I think this thread is the arguement over whether reproduced sound ever approaches live sound. This is the very basis of the notion of Hi-Fi. Which you all know means sound that is as close as possible to the original sound recorded. This remians the mission of many if not most designers engineers and hobbyists. It may be the holy grail for many but I have decided to be less concerned about how close the sound of my stereo is to original sonic output of the actual instruments voices etc. Most, if not all recorded sound must played into a mic and amplified before it goes through several mastering and other audio engineering steps. Since I have not been at the recording sessions, that made my music collection, I can't honestly compare the recorded sound that my rig makes, to any true memory of the music when it was made.
So to argue that it either sounds like an actual cello, piano, guitar, or human voice, doesn't mean it sounds the same as the actual cello, piano....voice that was recorded.
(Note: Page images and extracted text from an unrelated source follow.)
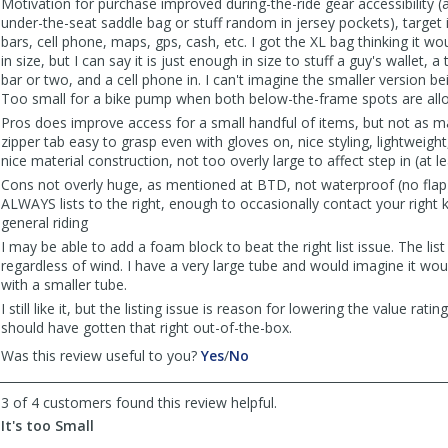
Motivation for purchase improved during-the-ride gear accessibility 
under-the-seat saddle bag or stuff random in jersey pockets), target
bars, cell phone, maps, gps, cash, etc. I got the XL bag thinking it wo
in size, but I can say it is just enough in size to stuff a guy's wallet,
bar or two, and a cell phone in. I can't imagine the smaller version be
Too small for a bike pump when both below-the-frame spots are allo
Pros does improve access for a small handful of items, but not as m
zipper tab easy to grasp even with gloves on, nice styling, lightweigh
nice material construction, not too overly large to affect step in (at l
Cons not overly huge, as mentioned at BTD, not waterproof (no flap)
ALWAYS lists to the right, enough to occasionally contact your right 
general riding
I may be able to add a foam block to beat the right list issue. The list
regardless of wind. I have a very large tube and would imagine it wo
with a smaller tube.
I still like it, but the listing issue is reason for lowering the value rati
should have gotten that right out-of-the-box.
,
,
Was this review useful to you?
Yes
/
No
review
review
by
by
3 of 4 customers found this review helpful.
irunbikeswim
irunbikeswim
It's too Small
was
was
Thus, I guess it is somewhat of a relief, to just have a system that sounds real to me. It has the sonics which make listening music a pleasure. When your system fails to do that then you should be motivated to make changes. So I argue to disregard any slavish dictums about what you should want to hear according to some unknown, random, and potentially biased authority, pronouncing which systems attain the goal high fidelity and which don't.
I don't think you can never extract the element of subjectivity from the appreciation of recorded music. If we could be completely objective the all we would have to do is rank components by their measurments and aspire to buy the equipment which measures best. We don't do this in practice. I think that is good and fortunate.